The other episode is this. A divorce was obtained by Mr. A. against Mrs. A. and Mr. B. Mr. B. was married and Mrs. B., on hearing of the divorce proceedings, obtained a decree nisi against Mr. B. Mr. B. is at any moment liable to be called to the Front, but Mrs. B. has for some months declined to make the decree nisi absolute, and this prevents him marrying Mrs. A., as he feels in honor bound to do. Yet the law allows any petitioner, male or female, to obtain a decree nisi and to refrain from making it absolute for motives which are probably discreditable.
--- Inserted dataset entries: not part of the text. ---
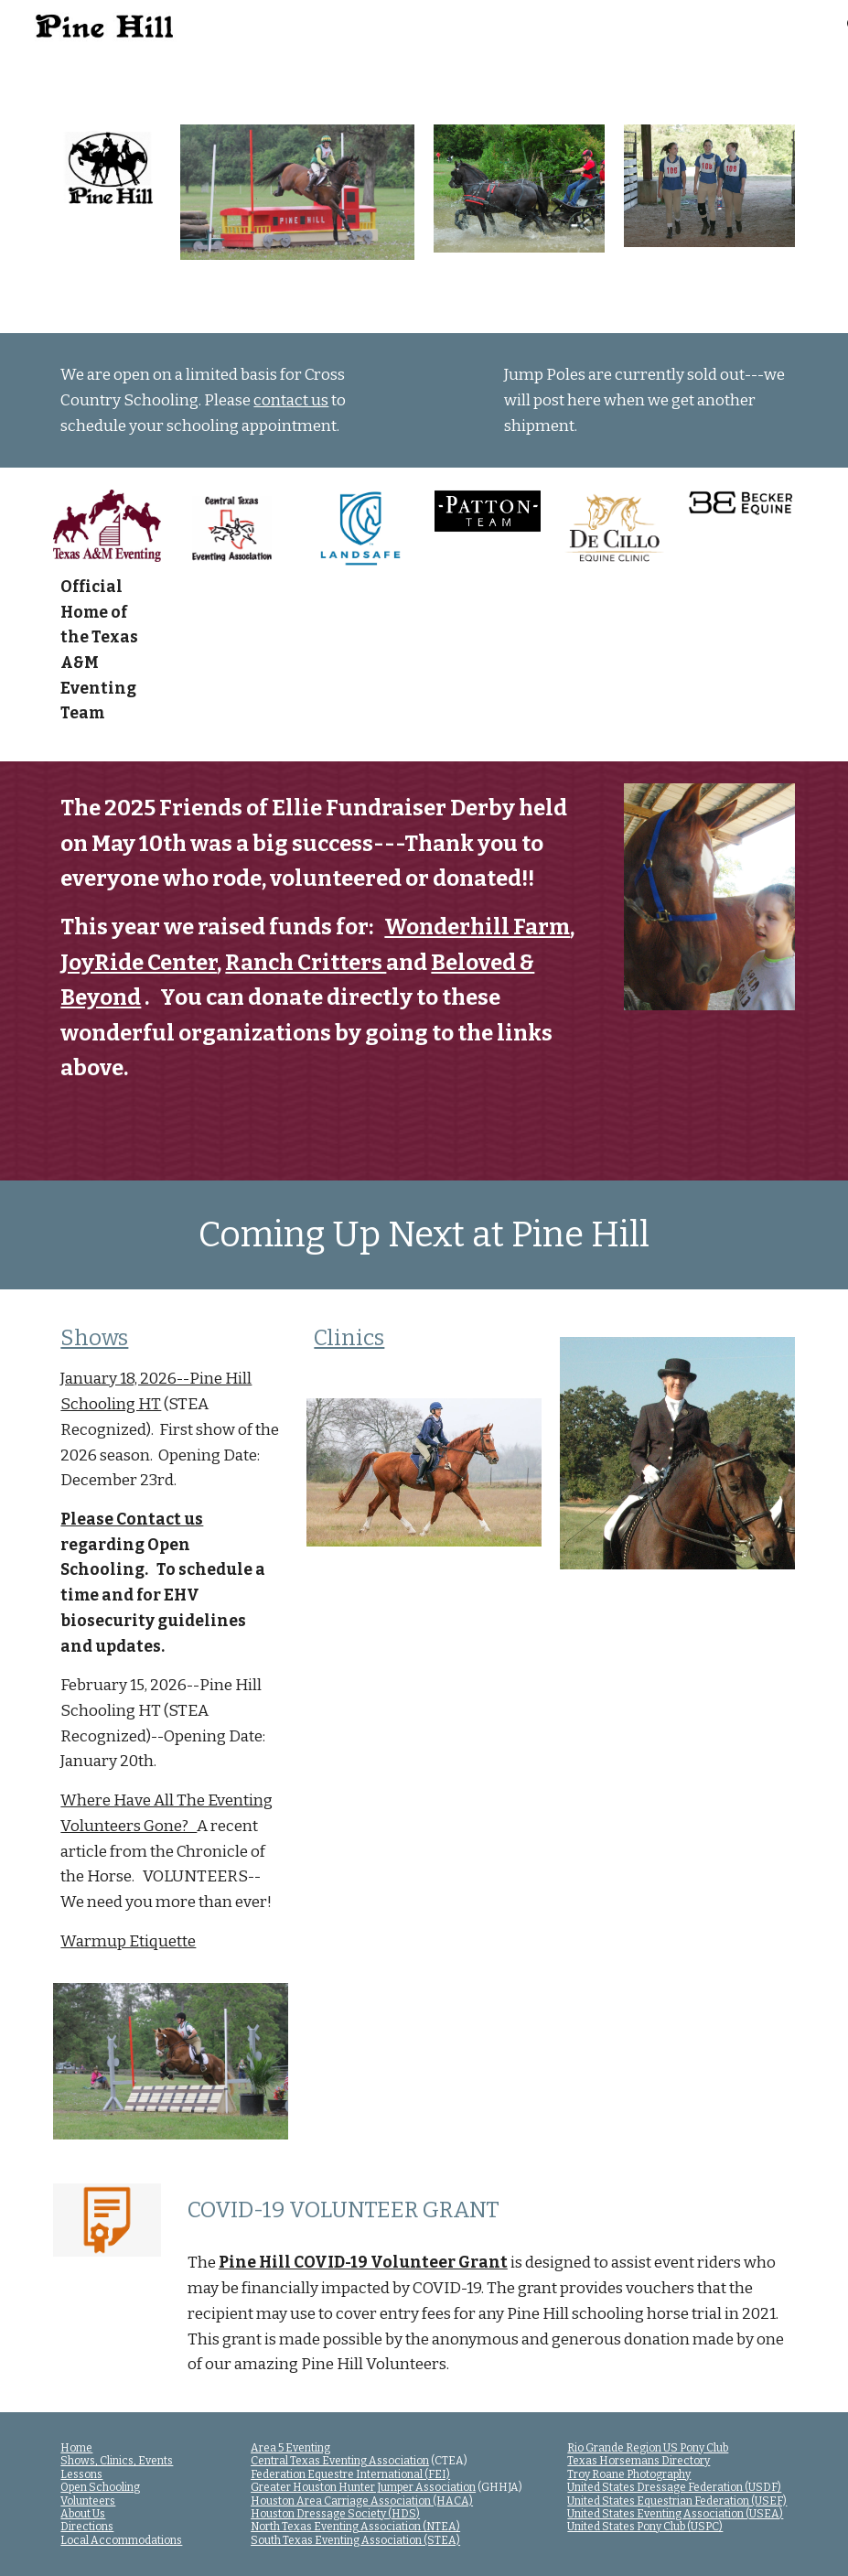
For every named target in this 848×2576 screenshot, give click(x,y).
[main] (233, 400)
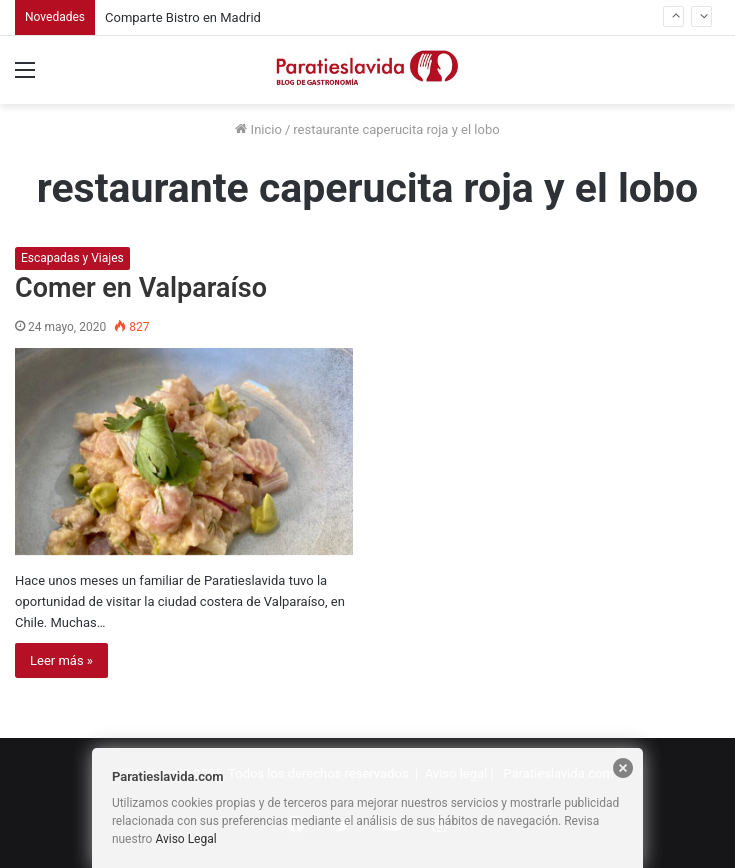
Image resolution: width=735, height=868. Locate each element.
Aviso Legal (185, 839)
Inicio (258, 129)
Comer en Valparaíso (141, 288)
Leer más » (61, 660)
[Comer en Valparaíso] (184, 451)
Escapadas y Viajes (72, 258)
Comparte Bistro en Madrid (183, 17)
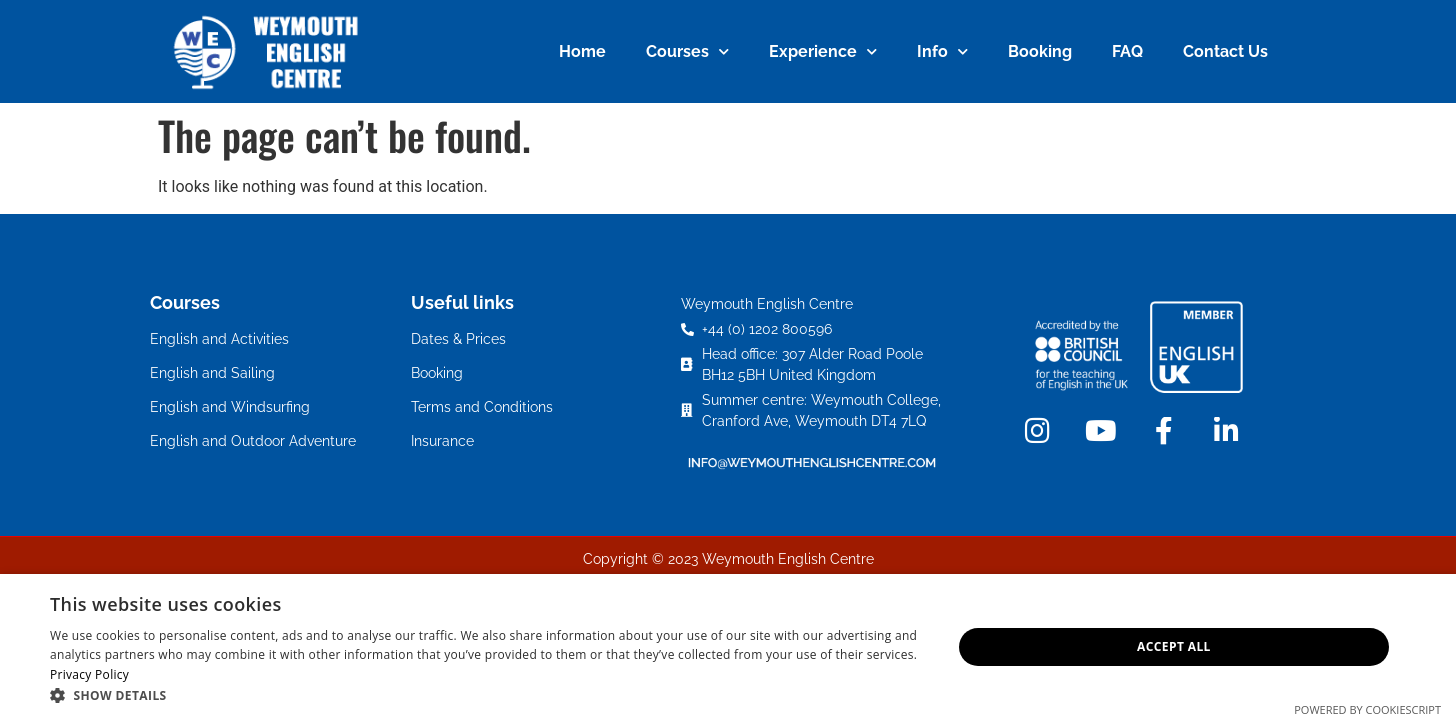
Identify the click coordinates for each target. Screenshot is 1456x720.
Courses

The Divorce Law Commissioners strongly condemned this state of things, and the hardship in question is immensely aggravated in war-time, just as the war has given rise to many cases of bigamy owing to the chivalrous desire of our soldiers to obtain for the de facto wife and family the separation allowance of the State. The legal wife is often united by similar ties to another man. I commend these facts to consideration in your columns, having regard to your frequent complaints of a falling birth-rate. The iniquity of our marriage laws is an important contributory cause to the fall in question.
Yours, etc.,
E. S. P. Haynes.
November 29th.
[19] Some interesting facts were given by Mr. Sidney Webb in two letters to The Times, October 11 and 16, 1906; there is also a Fabian tract on the subject: “The Decline in the Birth-Rate,” by Sidney Webb (No. 131). Some further information may be found in “The Declining Birth-Rate: Its National and International Significance,” by A. Newsholme, M.D., M.R.C.S. (Cassell, 1911).